◆ EXERCISE INSTRUCTIONS
Where the string "Vermarktung" shows up in a line of the records, copy that line.

◆ DATA LISTING

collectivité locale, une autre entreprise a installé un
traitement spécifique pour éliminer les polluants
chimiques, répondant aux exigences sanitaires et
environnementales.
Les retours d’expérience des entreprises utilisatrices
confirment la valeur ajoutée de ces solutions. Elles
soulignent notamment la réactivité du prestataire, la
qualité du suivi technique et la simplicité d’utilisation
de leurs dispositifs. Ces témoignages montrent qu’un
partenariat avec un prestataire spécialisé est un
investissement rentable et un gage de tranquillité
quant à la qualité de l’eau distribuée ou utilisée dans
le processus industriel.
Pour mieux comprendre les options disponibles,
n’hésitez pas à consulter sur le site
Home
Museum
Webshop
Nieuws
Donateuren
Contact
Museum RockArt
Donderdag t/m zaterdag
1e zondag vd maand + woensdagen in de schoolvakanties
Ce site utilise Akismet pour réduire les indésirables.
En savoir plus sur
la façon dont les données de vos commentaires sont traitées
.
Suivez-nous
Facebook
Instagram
...
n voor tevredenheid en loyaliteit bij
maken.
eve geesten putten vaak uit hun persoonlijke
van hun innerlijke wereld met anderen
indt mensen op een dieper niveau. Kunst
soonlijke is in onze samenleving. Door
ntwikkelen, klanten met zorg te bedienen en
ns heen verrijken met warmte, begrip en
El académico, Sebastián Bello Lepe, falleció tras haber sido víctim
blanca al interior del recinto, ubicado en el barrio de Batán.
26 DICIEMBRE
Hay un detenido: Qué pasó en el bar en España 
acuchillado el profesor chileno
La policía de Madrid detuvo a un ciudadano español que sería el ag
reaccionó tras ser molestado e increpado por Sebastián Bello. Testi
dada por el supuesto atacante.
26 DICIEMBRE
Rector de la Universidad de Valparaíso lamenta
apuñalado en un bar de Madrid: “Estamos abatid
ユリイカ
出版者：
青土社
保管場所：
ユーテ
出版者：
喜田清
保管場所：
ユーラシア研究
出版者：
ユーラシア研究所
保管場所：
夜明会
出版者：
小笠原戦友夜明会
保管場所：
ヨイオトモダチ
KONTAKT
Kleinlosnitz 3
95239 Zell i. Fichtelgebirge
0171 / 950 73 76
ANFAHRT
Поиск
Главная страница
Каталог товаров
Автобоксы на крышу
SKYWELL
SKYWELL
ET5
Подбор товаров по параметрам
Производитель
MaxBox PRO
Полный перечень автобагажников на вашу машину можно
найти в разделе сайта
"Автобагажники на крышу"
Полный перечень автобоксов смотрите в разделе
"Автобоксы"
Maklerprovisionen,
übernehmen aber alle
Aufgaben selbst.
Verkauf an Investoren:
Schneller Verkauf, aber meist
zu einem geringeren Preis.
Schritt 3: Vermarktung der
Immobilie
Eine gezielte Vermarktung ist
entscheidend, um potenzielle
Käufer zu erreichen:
* * *
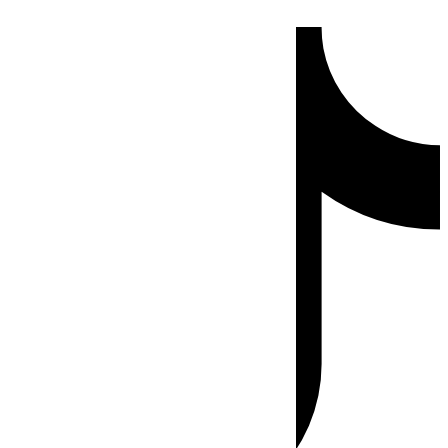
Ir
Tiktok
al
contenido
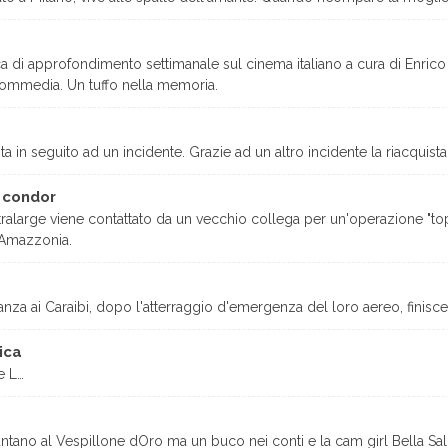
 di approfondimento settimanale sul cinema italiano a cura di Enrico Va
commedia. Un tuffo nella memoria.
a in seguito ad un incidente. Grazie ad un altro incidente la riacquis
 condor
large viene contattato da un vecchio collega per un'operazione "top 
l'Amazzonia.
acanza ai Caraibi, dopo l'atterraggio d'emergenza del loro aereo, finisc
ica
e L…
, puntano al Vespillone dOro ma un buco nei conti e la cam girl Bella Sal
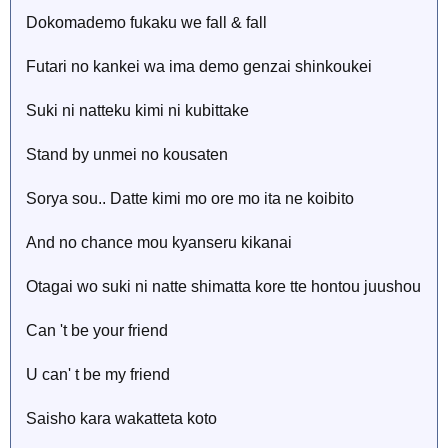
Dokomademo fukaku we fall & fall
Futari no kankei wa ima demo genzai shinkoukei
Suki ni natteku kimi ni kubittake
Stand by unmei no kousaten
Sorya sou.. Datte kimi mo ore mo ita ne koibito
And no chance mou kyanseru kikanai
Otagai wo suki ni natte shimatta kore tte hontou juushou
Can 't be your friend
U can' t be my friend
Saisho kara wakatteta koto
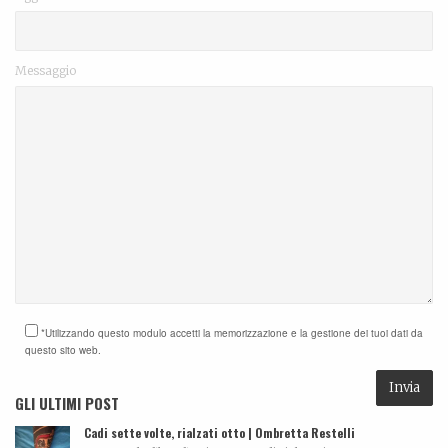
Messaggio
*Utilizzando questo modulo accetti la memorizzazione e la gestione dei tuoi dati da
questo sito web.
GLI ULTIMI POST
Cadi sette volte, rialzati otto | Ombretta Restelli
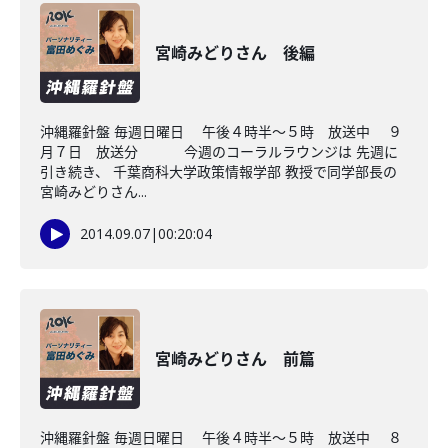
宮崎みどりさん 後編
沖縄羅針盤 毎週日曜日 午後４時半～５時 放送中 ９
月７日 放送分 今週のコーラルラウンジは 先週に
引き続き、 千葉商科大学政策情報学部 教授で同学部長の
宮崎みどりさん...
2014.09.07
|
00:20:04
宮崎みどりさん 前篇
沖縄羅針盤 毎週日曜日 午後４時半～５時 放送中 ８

◆ ANSWER SECTION
Schritt 3: Vermarktung der
Eine gezielte Vermarktung ist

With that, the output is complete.